Questo però non ci deve far trascurare che la linea ha bisogno degli uomini giusti per interpretarla.
I segretari della Cgil non li sceglie la Cgil, ma sono scelti da un complesso intreccio, in cui la base della Cgil, la massa dei lavoratori, è l'ultimo elemento a contare nelle decisioni.

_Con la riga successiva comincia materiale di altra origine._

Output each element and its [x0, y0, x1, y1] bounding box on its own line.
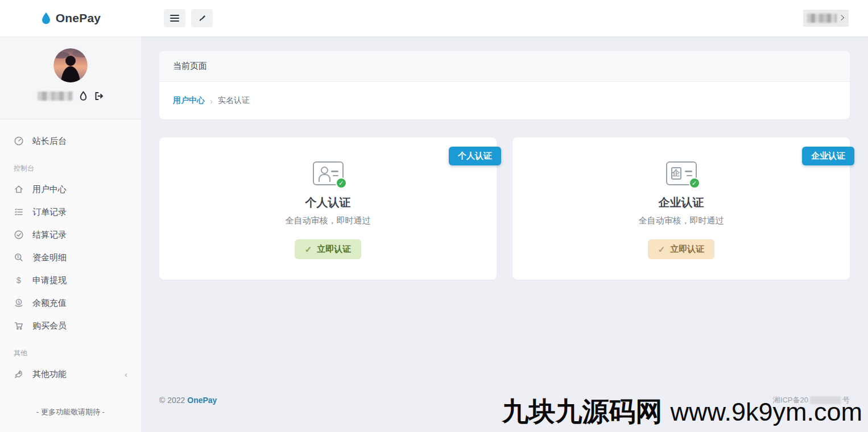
sidebar-item-label: 余额充值 — [32, 298, 67, 309]
check-circle-icon — [14, 230, 24, 240]
personal-auth-card: 个人认证 ✓ 个人认证 全自动审核，即时通过 ✓ 立即认证 — [159, 138, 497, 280]
check-badge-icon: ✓ — [689, 177, 700, 189]
sidebar-item-settlement-records[interactable]: 结算记录 — [0, 223, 141, 246]
user-row — [0, 91, 141, 101]
breadcrumb: 用户中心 › 实名认证 — [159, 82, 850, 119]
icp-prefix: 湘ICP备20 — [773, 395, 808, 405]
id-card-enterprise-icon: 企 ✓ — [666, 161, 697, 185]
profile-section — [0, 36, 141, 119]
auth-cards: 个人认证 ✓ 个人认证 全自动审核，即时通过 ✓ 立即认证 企业认证 企 ✓ 企… — [159, 138, 850, 280]
droplet-logo-icon — [40, 11, 52, 25]
home-icon — [14, 184, 24, 194]
logout-icon[interactable] — [94, 91, 104, 101]
sidebar-item-order-records[interactable]: 订单记录 — [0, 201, 141, 223]
card-title: 个人认证 — [305, 195, 351, 210]
id-card-person-icon: ✓ — [313, 161, 344, 185]
copyright: © 2022 OnePay — [159, 396, 217, 405]
sidebar-nav: 站长后台 控制台 用户中心 订单记录 — [0, 119, 141, 385]
sidebar-toggle-button[interactable] — [164, 9, 185, 27]
icp-blurred — [810, 396, 841, 404]
card-lines — [685, 171, 692, 176]
sidebar-item-buy-membership[interactable]: 购买会员 — [0, 314, 141, 337]
sidebar-item-label: 用户中心 — [32, 184, 67, 195]
sidebar-item-balance-recharge[interactable]: $ 余额充值 — [0, 292, 141, 314]
sidebar-item-fund-details[interactable]: $ 资金明细 — [0, 246, 141, 269]
check-badge-icon: ✓ — [336, 177, 347, 189]
username-blurred — [807, 14, 837, 23]
page-footer: © 2022 OnePay 湘ICP备20 号 — [159, 395, 850, 405]
enterprise-auth-badge[interactable]: 企业认证 — [802, 147, 854, 165]
button-label: 立即认证 — [670, 244, 704, 255]
brand-logo[interactable]: OnePay — [0, 11, 141, 25]
check-icon: ✓ — [305, 244, 312, 255]
cart-icon — [14, 321, 24, 331]
sidebar-item-withdraw[interactable]: $ 申请提现 — [0, 269, 141, 292]
card-subtitle: 全自动审核，即时通过 — [286, 215, 371, 226]
check-icon: ✓ — [658, 244, 666, 255]
dashboard-icon — [14, 136, 24, 146]
top-bar: OnePay — [0, 0, 868, 36]
sidebar-item-label: 购买会员 — [32, 321, 67, 331]
sidebar-section-other: 其他 — [0, 348, 141, 358]
button-label: 立即认证 — [317, 244, 351, 255]
card-subtitle: 全自动审核，即时通过 — [639, 215, 724, 226]
person-glyph — [318, 166, 328, 181]
copyright-text: © 2022 — [159, 396, 185, 405]
icp-suffix: 号 — [842, 395, 850, 405]
breadcrumb-separator-icon: › — [210, 96, 213, 106]
sidebar-item-label: 订单记录 — [32, 207, 67, 218]
dollar-icon: $ — [14, 275, 24, 285]
svg-text:$: $ — [17, 255, 19, 259]
breadcrumb-current: 实名认证 — [218, 95, 250, 106]
user-menu[interactable] — [803, 10, 849, 27]
list-icon — [14, 207, 24, 217]
rocket-icon — [14, 369, 24, 379]
enterprise-auth-button[interactable]: ✓ 立即认证 — [648, 239, 715, 259]
breadcrumb-panel: 当前页面 用户中心 › 实名认证 — [159, 51, 850, 119]
brush-icon — [197, 14, 207, 23]
sidebar: 站长后台 控制台 用户中心 订单记录 — [0, 36, 141, 432]
coin-icon: $ — [14, 298, 24, 308]
header-toolbar — [164, 9, 213, 27]
chevron-down-icon — [838, 15, 844, 20]
sidebar-section-console: 控制台 — [0, 164, 141, 173]
search-dollar-icon: $ — [14, 252, 24, 263]
avatar[interactable] — [53, 48, 88, 82]
sidebar-item-user-center[interactable]: 用户中心 — [0, 178, 141, 201]
menu-icon — [170, 15, 179, 22]
droplet-icon[interactable] — [79, 91, 88, 101]
personal-auth-badge[interactable]: 个人认证 — [449, 147, 501, 165]
sidebar-item-label: 结算记录 — [32, 230, 67, 240]
enterprise-glyph: 企 — [671, 167, 681, 180]
chevron-left-icon: ‹ — [125, 369, 127, 379]
username-blurred — [38, 92, 73, 101]
sidebar-item-admin-backend[interactable]: 站长后台 — [0, 130, 141, 152]
enterprise-auth-card: 企业认证 企 ✓ 企业认证 全自动审核，即时通过 ✓ 立即认证 — [512, 138, 850, 280]
sidebar-item-label: 其他功能 — [32, 369, 67, 380]
theme-button[interactable] — [191, 9, 213, 27]
sidebar-item-other-features[interactable]: 其他功能 ‹ — [0, 363, 141, 385]
brand-name: OnePay — [56, 11, 101, 25]
sidebar-footer-note: - 更多功能敬请期待 - — [0, 407, 141, 417]
svg-text:$: $ — [18, 300, 20, 304]
svg-text:$: $ — [16, 276, 21, 285]
icp-record: 湘ICP备20 号 — [773, 395, 850, 405]
breadcrumb-home-link[interactable]: 用户中心 — [173, 95, 205, 106]
panel-title: 当前页面 — [159, 51, 850, 82]
sidebar-item-label: 资金明细 — [32, 252, 67, 263]
footer-brand-link[interactable]: OnePay — [187, 396, 217, 405]
sidebar-item-label: 申请提现 — [32, 275, 67, 286]
main-content: 当前页面 用户中心 › 实名认证 个人认证 ✓ 个人认证 全自动审核，即时通过 … — [141, 36, 868, 432]
sidebar-item-label: 站长后台 — [32, 136, 67, 147]
personal-auth-button[interactable]: ✓ 立即认证 — [295, 239, 362, 259]
card-lines — [331, 171, 338, 176]
card-title: 企业认证 — [659, 195, 704, 210]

Ultimamente ci sono segretari, dirigenti sindacali che per la massa degli operai, lavoratori sono dei perfetti sconosciuti. Prima erano principalmente “polli di allevamento” dei partiti che compongono gli apparati sindacali; ultimamente, da Epifani in poi e se si guarda l'insieme delle categorie, con il venir meno dei partiti di riferimento come apparati decisionali forti, come lo erano un tempo il Pci, il Psi, ecc., si tratta di “polli di allevamento” punto e basta.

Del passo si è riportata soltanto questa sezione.